Pigs were housed at the animal facility at Orsi Academy until used for imaging experiments during surgical training (weight per animal, ∼40 kg). Pigs were reused after surgical training and remained under anesthesia until being euthanized when the examination was completed.
In Vivo Tracer Biodistribution in Mice
Radiolabeling of hHEPATO-Cy5 resulted in 99mTc-hHEPATO-Cy5 (high-performance liquid chromatograms are shown in Supplemental Fig. 4), and in vivo SPECT imaging (at 1, 2, 4, and 24 h) was performed according to previously described procedures (17). Reconstructions were visualized and analyzed with a custom MATLAB script (The MathWorks Inc.) that included correction for radioactive decay at the respective time point. Maximum-intensity projections with batlow color maps (25) were chosen, using identical color scaling at all time points for ease of comparison. Using the 2-dimensional scintigrams, we drew regions of interest over the gallbladder and liver for semiquantitative comparison of tracer uptake at every time point (decay-corrected). To reference the amount of radioactivity in these regions of interest, 1 MBq 99mTc point sources were imaged and analyzed under identical settings.
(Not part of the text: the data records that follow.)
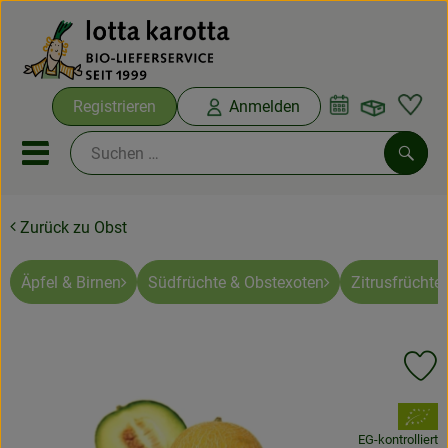
Warenko
Registrieren
Anmelden
Link
Mobiles Menu öffnen oder sc
Such
Zurück zu Obst
Ökokisten
Bio-Kochboxen
Äpfel & Birnen
Südfrüchte & Obstexoten
Zitrusfrüchte
Aus der Region
Pr
Ökokisten
, Verband:
Saisonthemen
EG-kontrolliert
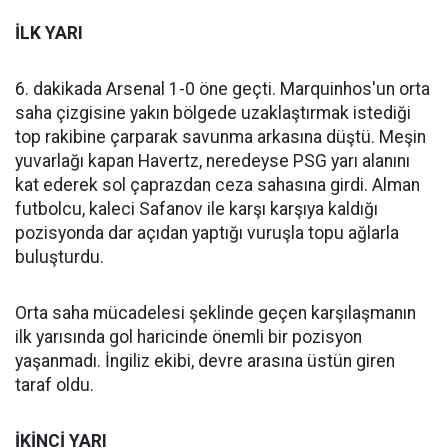
İLK YARI
6. dakikada Arsenal 1-0 öne geçti. Marquinhos'un orta
saha çizgisine yakın bölgede uzaklaştırmak istediği
top rakibine çarparak savunma arkasına düştü. Meşin
yuvarlağı kapan Havertz, neredeyse PSG yarı alanını
kat ederek sol çaprazdan ceza sahasına girdi. Alman
futbolcu, kaleci Safanov ile karşı karşıya kaldığı
pozisyonda dar açıdan yaptığı vuruşla topu ağlarla
buluşturdu.
Orta saha mücadelesi şeklinde geçen karşılaşmanın
ilk yarısında gol haricinde önemli bir pozisyon
yaşanmadı. İngiliz ekibi, devre arasına üstün giren
taraf oldu.
İKİNCİ YARI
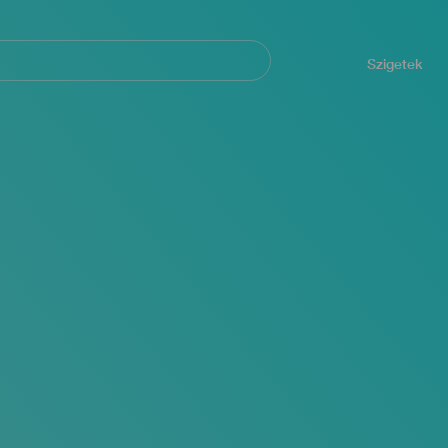
Navegación
principal
Szigetek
For quantitative assessment of the biodistribution of (hot) 99mTc-hHEPATO-Cy5, 10 MBq (0.5 nmol in 0.1 mL) of the labeled tracer were intravenously administered into female Swiss OF1 mice (6–7 wk old; Charles River). The percentage injected dose (%ID) and %ID per gram of tissue (%ID/g) were assessed at 2 and 24 h after intravenous tracer administration, as previously described (n = 9 (20,26)).
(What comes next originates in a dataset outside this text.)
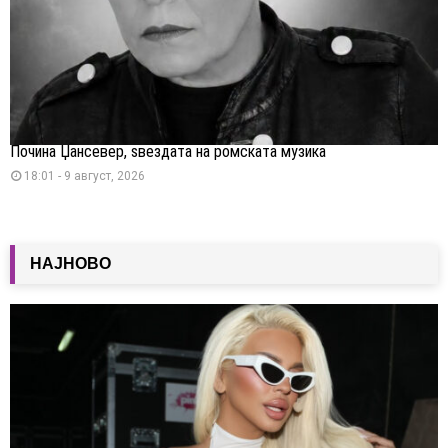
Почина Џансевер, ѕвездата на ромската музика
18:01 - 9 август, 2026
НАЈНОВО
Semiquantitative assessment of fluorescence in the liver or gallbladder and intestines was assessed before γ-counting, to exemplify the effective hepatobiliary clearance and to complement the quantitative biodistribution, using an IVIS Spectrum preclinical imaging system (Perkin Elmer) and Living Image software (version 3.2 (26)). Images were acquired after excitation at 640 nm, and light was collected at more than 680 nm (acquisition time, 5 s). The fluorescent content was measured in photons/s/cm2. Because of the limited choice in color mapping in the commercial IVIS software, a hot color map was selected.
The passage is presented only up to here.